- **Instructions to follow**:
Drop all pictures and repeat exactly the lines from the line holding "Hjørnelister og profiler" through the end of the records.

[[ Exercise material open ]]

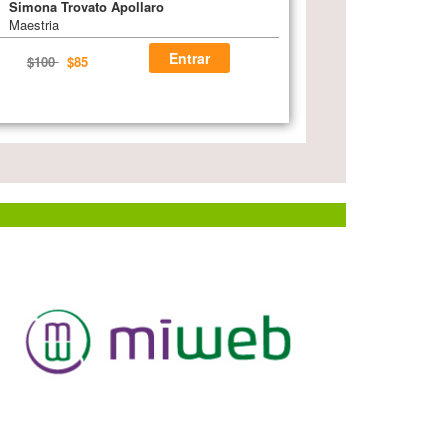
Simona Trovato Apollaro
Maestria
Entrar
$100
$85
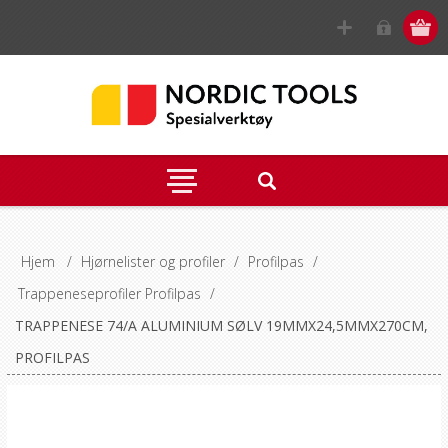
Hjem
/
Hjørnelister og profiler
/
Profilpas
/
Trappeneseprofiler Profilpas
/
TRAPPENESE 74/A ALUMINIUM SØLV 19MMX24,5MMX270CM,
PROFILPAS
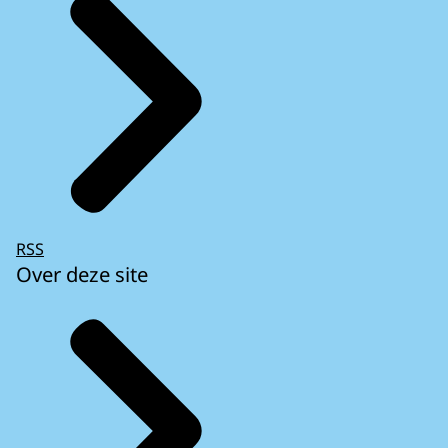
RSS
Over deze site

[[ Exercise material closed ]]

- **Expected answer**:
Hjørnelister og profiler
/
Profilpas
/
Trappeneseprofiler Profilpas
/
TRAPPENESE 74/A ALUMINIUM SØLV 19MMX24,5MMX270CM,
PROFILPAS
RSS
Over deze site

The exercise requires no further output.